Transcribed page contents
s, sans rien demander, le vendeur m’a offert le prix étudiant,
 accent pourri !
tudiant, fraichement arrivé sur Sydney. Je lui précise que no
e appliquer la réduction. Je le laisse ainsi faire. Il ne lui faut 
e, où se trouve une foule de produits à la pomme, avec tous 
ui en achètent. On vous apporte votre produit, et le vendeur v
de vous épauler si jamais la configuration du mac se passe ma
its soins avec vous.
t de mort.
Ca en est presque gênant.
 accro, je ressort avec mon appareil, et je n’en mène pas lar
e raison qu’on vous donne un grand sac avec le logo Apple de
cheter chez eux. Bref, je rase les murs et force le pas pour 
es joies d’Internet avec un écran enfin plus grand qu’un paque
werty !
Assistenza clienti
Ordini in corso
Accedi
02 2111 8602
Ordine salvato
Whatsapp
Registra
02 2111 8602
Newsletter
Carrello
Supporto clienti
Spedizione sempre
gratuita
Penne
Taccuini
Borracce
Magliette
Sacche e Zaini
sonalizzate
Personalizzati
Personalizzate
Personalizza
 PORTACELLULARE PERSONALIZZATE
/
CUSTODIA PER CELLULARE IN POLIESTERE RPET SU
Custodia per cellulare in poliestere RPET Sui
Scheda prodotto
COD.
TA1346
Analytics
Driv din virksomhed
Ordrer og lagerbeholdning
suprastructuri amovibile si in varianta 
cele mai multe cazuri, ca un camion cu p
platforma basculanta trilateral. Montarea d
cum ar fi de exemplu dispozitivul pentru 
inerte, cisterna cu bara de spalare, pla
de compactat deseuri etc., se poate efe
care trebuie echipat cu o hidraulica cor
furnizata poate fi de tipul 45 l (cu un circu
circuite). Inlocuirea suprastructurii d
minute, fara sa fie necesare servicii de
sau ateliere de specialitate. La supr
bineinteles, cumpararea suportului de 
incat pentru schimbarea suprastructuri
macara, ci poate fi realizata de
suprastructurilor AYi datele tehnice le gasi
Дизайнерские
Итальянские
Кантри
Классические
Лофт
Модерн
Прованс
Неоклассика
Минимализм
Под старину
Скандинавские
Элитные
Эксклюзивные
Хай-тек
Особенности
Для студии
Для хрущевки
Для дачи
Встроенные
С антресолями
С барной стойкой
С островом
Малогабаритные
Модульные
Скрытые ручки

Exercise details.
Search the entries above for "RPET". Show every line that has it.

Result of the exercise.
CUSTODIA PER CELLULARE IN POLIESTERE RPET SU
Custodia per cellulare in poliestere RPET Sui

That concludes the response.